Please give back word for word the lines of the material below between the line containing "ní diety, který může" and the line containing "بررسی روند، جهت", inclusive.

==== MATERIAL FOR THIS EXERCISE ====

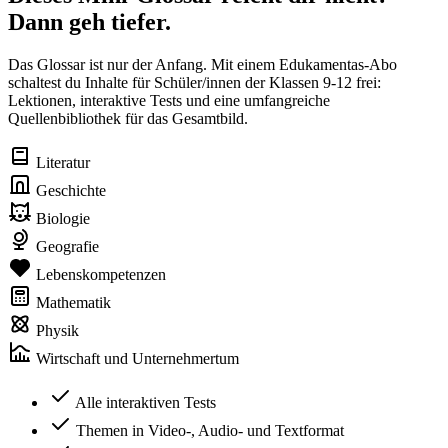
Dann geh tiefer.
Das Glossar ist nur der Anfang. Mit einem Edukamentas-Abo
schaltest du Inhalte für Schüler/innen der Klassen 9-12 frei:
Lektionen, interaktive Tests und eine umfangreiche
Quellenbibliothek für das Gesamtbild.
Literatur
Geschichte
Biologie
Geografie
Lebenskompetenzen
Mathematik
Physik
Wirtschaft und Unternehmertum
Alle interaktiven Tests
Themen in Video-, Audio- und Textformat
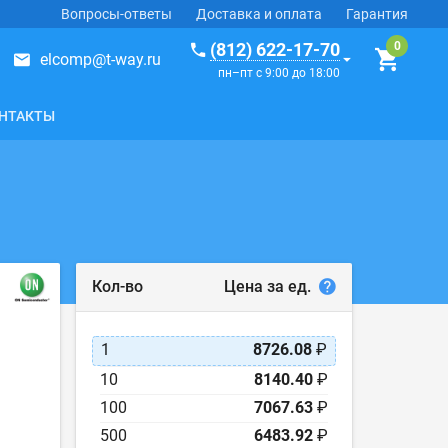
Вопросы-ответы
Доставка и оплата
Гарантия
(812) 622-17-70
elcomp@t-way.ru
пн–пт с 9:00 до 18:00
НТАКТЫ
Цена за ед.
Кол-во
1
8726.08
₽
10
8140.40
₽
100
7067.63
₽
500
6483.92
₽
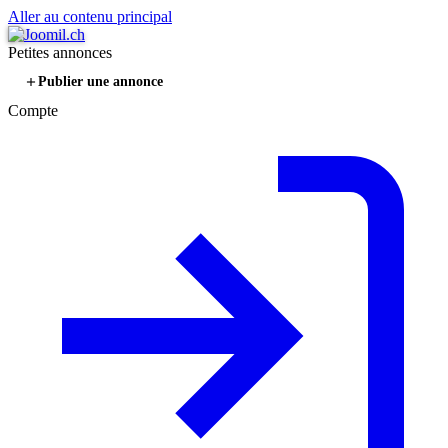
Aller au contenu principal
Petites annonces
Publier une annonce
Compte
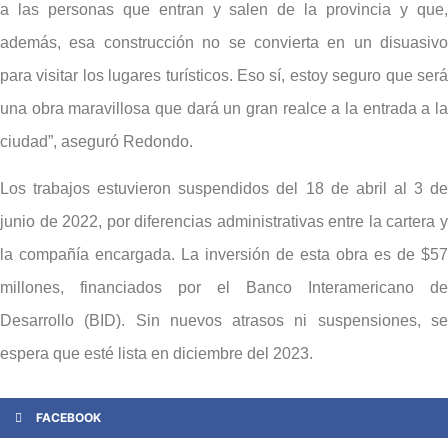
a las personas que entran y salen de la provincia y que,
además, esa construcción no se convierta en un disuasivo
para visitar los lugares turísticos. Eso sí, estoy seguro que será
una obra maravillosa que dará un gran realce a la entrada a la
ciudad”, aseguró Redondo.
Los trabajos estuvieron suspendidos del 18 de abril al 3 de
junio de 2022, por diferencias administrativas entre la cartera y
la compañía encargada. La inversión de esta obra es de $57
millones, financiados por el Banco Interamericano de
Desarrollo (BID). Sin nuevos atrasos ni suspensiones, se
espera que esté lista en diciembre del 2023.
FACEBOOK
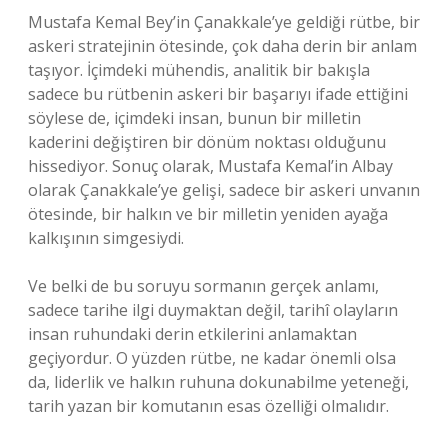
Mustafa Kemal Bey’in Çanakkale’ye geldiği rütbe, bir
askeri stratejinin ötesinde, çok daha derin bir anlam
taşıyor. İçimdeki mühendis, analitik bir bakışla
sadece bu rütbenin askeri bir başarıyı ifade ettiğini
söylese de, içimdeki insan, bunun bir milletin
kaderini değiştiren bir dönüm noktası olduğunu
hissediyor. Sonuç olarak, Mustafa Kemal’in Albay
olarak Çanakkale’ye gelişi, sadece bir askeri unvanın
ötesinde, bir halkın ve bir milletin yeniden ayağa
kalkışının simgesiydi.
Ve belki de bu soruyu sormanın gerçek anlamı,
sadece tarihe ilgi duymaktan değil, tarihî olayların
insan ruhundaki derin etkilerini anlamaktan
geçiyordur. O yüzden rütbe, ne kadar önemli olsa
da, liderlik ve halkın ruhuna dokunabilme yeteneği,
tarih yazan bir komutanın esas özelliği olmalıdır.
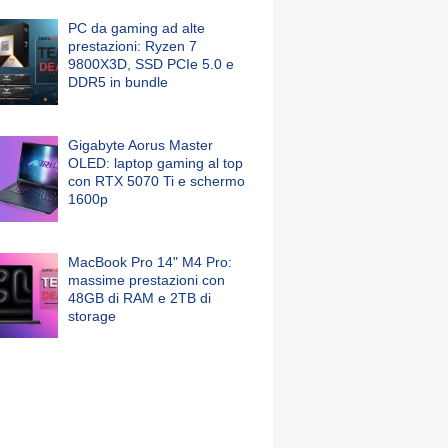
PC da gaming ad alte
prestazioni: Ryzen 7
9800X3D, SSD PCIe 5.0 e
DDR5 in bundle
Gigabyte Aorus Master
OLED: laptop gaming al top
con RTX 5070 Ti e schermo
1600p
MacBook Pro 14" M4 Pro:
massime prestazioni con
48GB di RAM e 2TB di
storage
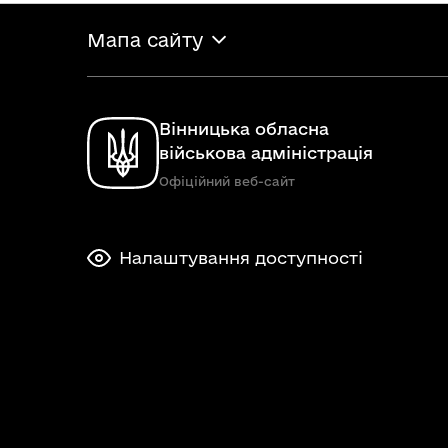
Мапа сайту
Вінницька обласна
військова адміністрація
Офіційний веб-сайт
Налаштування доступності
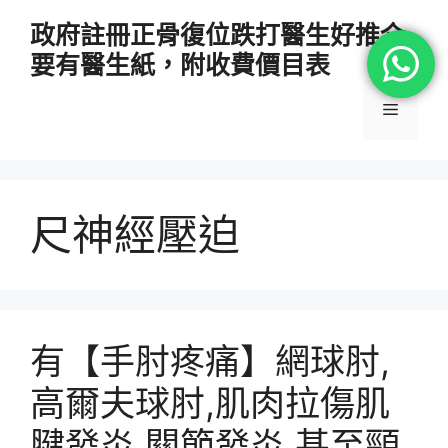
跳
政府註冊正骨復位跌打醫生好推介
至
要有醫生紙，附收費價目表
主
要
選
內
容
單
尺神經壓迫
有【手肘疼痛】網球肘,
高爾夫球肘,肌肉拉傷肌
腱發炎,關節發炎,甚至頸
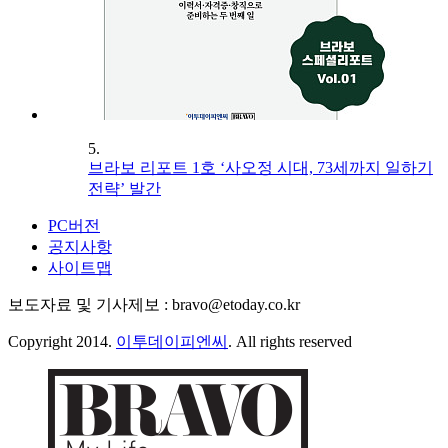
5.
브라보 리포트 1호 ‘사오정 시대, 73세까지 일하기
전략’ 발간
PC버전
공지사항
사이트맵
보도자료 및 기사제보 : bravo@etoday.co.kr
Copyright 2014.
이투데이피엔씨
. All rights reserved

====
==== MATERIAL FOR THIS EXERCISE ====

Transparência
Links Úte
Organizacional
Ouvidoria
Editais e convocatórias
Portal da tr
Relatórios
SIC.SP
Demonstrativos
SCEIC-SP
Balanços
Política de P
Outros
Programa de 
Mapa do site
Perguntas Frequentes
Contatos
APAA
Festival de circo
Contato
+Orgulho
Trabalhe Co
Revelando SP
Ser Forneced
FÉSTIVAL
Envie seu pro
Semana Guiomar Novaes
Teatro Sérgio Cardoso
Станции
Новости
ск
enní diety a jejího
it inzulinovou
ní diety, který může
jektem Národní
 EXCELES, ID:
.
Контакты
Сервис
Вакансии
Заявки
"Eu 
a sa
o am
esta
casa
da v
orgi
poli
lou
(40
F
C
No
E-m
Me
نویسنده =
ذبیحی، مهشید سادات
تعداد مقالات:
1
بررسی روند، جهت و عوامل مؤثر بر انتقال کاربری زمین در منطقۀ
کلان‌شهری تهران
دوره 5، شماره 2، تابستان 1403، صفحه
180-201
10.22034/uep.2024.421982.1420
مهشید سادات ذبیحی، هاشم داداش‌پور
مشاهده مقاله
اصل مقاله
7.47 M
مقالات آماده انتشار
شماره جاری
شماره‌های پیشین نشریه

====

### [ANSWER TO THIS EXERCISE]
ní diety, který může
jektem Národní
 EXCELES, ID:
.
Контакты
Сервис
Вакансии
Заявки
"Eu 
a sa
o am
esta
casa
da v
orgi
poli
lou
(40
F
C
No
E-m
Me
نویسنده =
ذبیحی، مهشید سادات
تعداد مقالات:
1
بررسی روند، جهت و عوامل مؤثر بر انتقال کاربری زمین در منطقۀ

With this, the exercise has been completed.